We are also seeing discriminatory practices being endorsed at Government-level. The most recent example of this is the “triage“ process being applied by the relevant authorities to decide, on an obscure set of criteria, which tourism-reliant businesses shall benefit from Government aid, and which shall have to weather the storm on their own.

A positive bank balance rendered many of the applicants illegible for support, despite their savings having been earmarked for necessary refurbishments, and not for months of having to pay salaries to all their staff while the Country closed its borders to the world for a prolonged period of time.

With countless applications being rejected, it is unclear where the 1.2 billion Rupee package that was meant to help keep the private sector afloat, is being spent today. A particular small tourism establishment comprising four small apartments and one Seychellois cleaning lady to attend to them was denied aid; the employee has now lost her job because the owner of the establishment cannot afford to keep her on payroll in this economic crisis.

Many are wondering whether foreign hotels with their head offices based in their home countries, and their company’s main bank accounts being based abroad, are also being subjected to the same level of scrutiny as Seychellois business-owners are? Are they being requested to provide their foreign bank statements when applying for financial aid from the Seychelles Government in the same fashion as Seychellois are being made to? With several of these large establishments reportedly receiving aid, resentment is brewing amongst the locals who have been made to jump through hurdles, only to be rejected on the basis of their business having been successful prior to COVID19 reaching our shores.

Hundreds of Seychellois have recently lost their jobs, and many are resorting to welfare in order to keep food on the table and a roof over their heads. Many have gained years of experience in their chosen field, and most have spent years training for their roles or industry.
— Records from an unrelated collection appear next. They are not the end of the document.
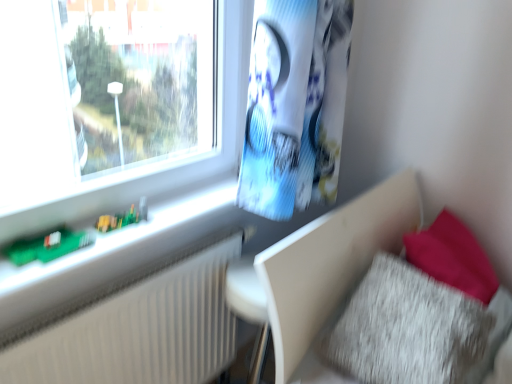 What do you see at coordinates (140, 331) in the screenshot? This screenshot has width=512, height=384. I see `white textured radiator at left` at bounding box center [140, 331].

Where is `green plastic toy at lower left`? green plastic toy at lower left is located at coordinates (123, 218).

Does white textured radiator at left have a lesser height compared to green plastic toy at lower left?

No.

From the image's perspective, is white textured radiator at left beneath green plastic toy at lower left?

Correct, white textured radiator at left appears lower than green plastic toy at lower left in the image.

Does white textured radiator at left lie in front of green plastic toy at lower left?

Yes, white textured radiator at left is in front of green plastic toy at lower left.

Is white textured radiator at left aimed at green plastic toy at lower left?

No.

How distant is green plastic toy at lower left from white textured radiator at left?

green plastic toy at lower left is 14.11 inches from white textured radiator at left.

Would you say green plastic toy at lower left is outside white textured radiator at left?

Yes, green plastic toy at lower left is outside of white textured radiator at left.

Considering the sizes of objects green plastic toy at lower left and white textured radiator at left in the image provided, who is thinner, green plastic toy at lower left or white textured radiator at left?

white textured radiator at left is thinner.

Is point (143, 199) in front of point (213, 290)?

Yes.

Considering the relative positions of fuzzy fabric pillow at lower right and white textured radiator at left in the image provided, is fuzzy fabric pillow at lower right to the left of white textured radiator at left from the viewer's perspective?

Incorrect, fuzzy fabric pillow at lower right is not on the left side of white textured radiator at left.

Which point is more forward, (434, 378) or (66, 337)?

The point (66, 337) is in front.

Considering the sizes of objects fuzzy fabric pillow at lower right and white textured radiator at left in the image provided, who is wider, fuzzy fabric pillow at lower right or white textured radiator at left?

Wider between the two is fuzzy fabric pillow at lower right.

How different are the orientations of fuzzy fabric pillow at lower right and white textured radiator at left in degrees?

They differ by 0.689 degrees in their facing directions.

Is green circuit board at left facing away from green plastic toy at lower left?

Correct, green circuit board at left is looking away from green plastic toy at lower left.

Would you say green circuit board at left is a long distance from green plastic toy at lower left?

They are positioned close to each other.

From the picture: Is green circuit board at left located outside green plastic toy at lower left?

green circuit board at left is positioned outside green plastic toy at lower left.

Considering the relative sizes of green circuit board at left and green plastic toy at lower left in the image provided, is green circuit board at left wider than green plastic toy at lower left?

Indeed, green circuit board at left has a greater width compared to green plastic toy at lower left.

Which is in front, white textured radiator at left or green circuit board at left?

green circuit board at left is in front.

Between point (183, 335) and point (170, 239), which one is positioned in front?

Positioned in front is point (170, 239).

Are green circuit board at left and white textured radiator at left making contact?

green circuit board at left is not next to white textured radiator at left, and they're not touching.

Is green circuit board at left taller than white textured radiator at left?

Incorrect, the height of green circuit board at left is not larger of that of white textured radiator at left.

Would you say green circuit board at left contains white textured radiator at left?

That's incorrect, white textured radiator at left is not inside green circuit board at left.

From the image's perspective, is green circuit board at left positioned above or below white textured radiator at left?

Based on their image positions, green circuit board at left is located above white textured radiator at left.

Is white textured radiator at left spatially inside fuzzy fabric pillow at lower right, or outside of it?

white textured radiator at left lies outside fuzzy fabric pillow at lower right.

Looking at this image, considering the sizes of objects white textured radiator at left and fuzzy fabric pillow at lower right in the image provided, who is bigger, white textured radiator at left or fuzzy fabric pillow at lower right?

With larger size is fuzzy fabric pillow at lower right.

Locate an element on the screen. The height and width of the screenshot is (384, 512). pillow above the white textured radiator at left (from a real-world perspective) is located at coordinates (407, 328).

Identify the location of radiator in front of the green plastic toy at lower left. This screenshot has height=384, width=512. (140, 331).

This screenshot has height=384, width=512. I want to click on toy that appears above the white textured radiator at left (from a real-world perspective), so click(123, 218).

Which object lies further to the anchor point fuzzy fabric pillow at lower right, white textured radiator at left or green plastic toy at lower left?

green plastic toy at lower left is positioned further to the anchor fuzzy fabric pillow at lower right.

Which object lies nearer to the anchor point green plastic toy at lower left, green circuit board at left or fuzzy fabric pillow at lower right?

green circuit board at left.

Looking at the image, which one is located further to green plastic toy at lower left, fuzzy fabric pillow at lower right or white textured radiator at left?

Among the two, fuzzy fabric pillow at lower right is located further to green plastic toy at lower left.

Based on their spatial positions, is fuzzy fabric pillow at lower right or green circuit board at left closer to green plastic toy at lower left?

Based on the image, green circuit board at left appears to be nearer to green plastic toy at lower left.

From the image, which object appears to be farther from white textured radiator at left, green circuit board at left or green plastic toy at lower left?

green plastic toy at lower left is positioned further to the anchor white textured radiator at left.

When comparing their distances from white textured radiator at left, does green plastic toy at lower left or fuzzy fabric pillow at lower right seem further?

Among the two, fuzzy fabric pillow at lower right is located further to white textured radiator at left.

Which object lies nearer to the anchor point fuzzy fabric pillow at lower right, green circuit board at left or white textured radiator at left?

Based on the image, white textured radiator at left appears to be nearer to fuzzy fabric pillow at lower right.

Consider the image. From the image, which object appears to be nearer to green circuit board at left, green plastic toy at lower left or fuzzy fabric pillow at lower right?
In their new jobs, they will be competing against returning graduates and other more experienced recruits for promotions. With their aversion to being “reskilled“ for a role that is far outside the scope of their chosen profession warring against their dire need for a steady income, in view of the exorbitant cost of living we are experiencing today, many Seychellois find themselves caught between a rock and a hard place.

It is a hard time to be a Seychellois, and our Government, through their arbitrary exercises of power and their discriminatory policies, are guaranteeing that this remains the status quo for a long time to come.